In his 1859 novel, A Tale of Two Cities, Charles Dickens compared London and Paris and spawned the phrase, "it was the best of times, it was the worst of times." Crackerjack is like that.
The best of times comes early on Crackerjack. The winding trail passes through juniper, pinion, and sycamore forests, broken at intervals by towering grey and red stone bluffs. Campsites sit near the broad dirt road. A concrete bridge set just at water level with no side railings eases you across the humorously splashy East Verde River, lots of places to picnic or camp nearby. Someone's tow strap became a rope swing over a deeper pool. If your windows are down you'll likely hear laughter, smell someone's barbeque grill. The trail climbs along the river's canyon's northern wall, offering glimpses down into the river's rocky course, passing its namesake mine along the way.
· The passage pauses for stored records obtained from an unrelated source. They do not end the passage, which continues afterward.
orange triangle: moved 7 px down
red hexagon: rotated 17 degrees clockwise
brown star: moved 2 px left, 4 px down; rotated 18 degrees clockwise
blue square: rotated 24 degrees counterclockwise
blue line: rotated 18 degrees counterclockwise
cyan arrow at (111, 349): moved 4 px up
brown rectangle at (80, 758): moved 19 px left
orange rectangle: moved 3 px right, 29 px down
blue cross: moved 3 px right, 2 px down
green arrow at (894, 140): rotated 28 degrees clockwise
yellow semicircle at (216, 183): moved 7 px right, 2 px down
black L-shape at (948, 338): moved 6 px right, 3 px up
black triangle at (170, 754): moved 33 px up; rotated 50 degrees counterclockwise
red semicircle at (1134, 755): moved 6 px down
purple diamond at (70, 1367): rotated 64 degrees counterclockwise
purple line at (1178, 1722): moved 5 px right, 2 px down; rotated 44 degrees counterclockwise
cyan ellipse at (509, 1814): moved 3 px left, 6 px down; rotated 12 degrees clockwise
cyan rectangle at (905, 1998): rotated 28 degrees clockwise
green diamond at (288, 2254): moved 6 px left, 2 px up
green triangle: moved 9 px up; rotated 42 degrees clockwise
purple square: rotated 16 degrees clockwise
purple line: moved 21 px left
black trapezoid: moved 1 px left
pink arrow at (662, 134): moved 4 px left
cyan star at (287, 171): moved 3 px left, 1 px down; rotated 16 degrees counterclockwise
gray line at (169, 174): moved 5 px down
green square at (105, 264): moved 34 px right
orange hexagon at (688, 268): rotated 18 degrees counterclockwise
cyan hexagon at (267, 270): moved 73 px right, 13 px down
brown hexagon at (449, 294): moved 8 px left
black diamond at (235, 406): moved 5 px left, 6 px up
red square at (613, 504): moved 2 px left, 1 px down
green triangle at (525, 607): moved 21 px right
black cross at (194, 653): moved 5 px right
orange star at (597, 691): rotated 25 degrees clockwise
And then after the intersection with Cedar Flat
, Crackerjack's mood changes. The best gives way to the worst. Turning away from the picturesque river, the trail tightens on itself, snakes uphill, begins to make your suspension groan, tosses passengers, and loose cargo, from side to side. There is little space between the bowling ball-sized embedded rocks. Rock shelves barricade the passage at intervals. It seems never to end.
But it does. Just as in Dickens' novel, there is redemption at the end. And satisfaction, too. It was the best of roads. It was the worst of roads. But now you are through both.